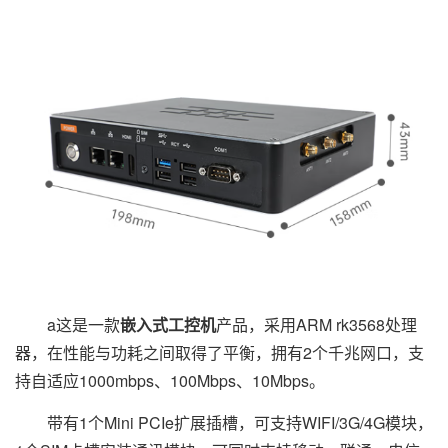
a这是一款
嵌入式工控机
产品，采用ARM rk3568处理
器，在性能与功耗之间取得了平衡，拥有2个千兆网口，支
持自适应1000mbps、100Mbps、10Mbps。
带有1个Mini PCIe扩展插槽，可支持WIFI/3G/4G模块，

════

Task objective.
Output exactly the lines between the one containing "器，在性能与功耗之间取得了平衡，拥有2个千兆网口，支" and the final line above, both inclusive.

Expected answer.
器，在性能与功耗之间取得了平衡，拥有2个千兆网口，支
持自适应1000mbps、100Mbps、10Mbps。
带有1个Mini PCIe扩展插槽，可支持WIFI/3G/4G模块，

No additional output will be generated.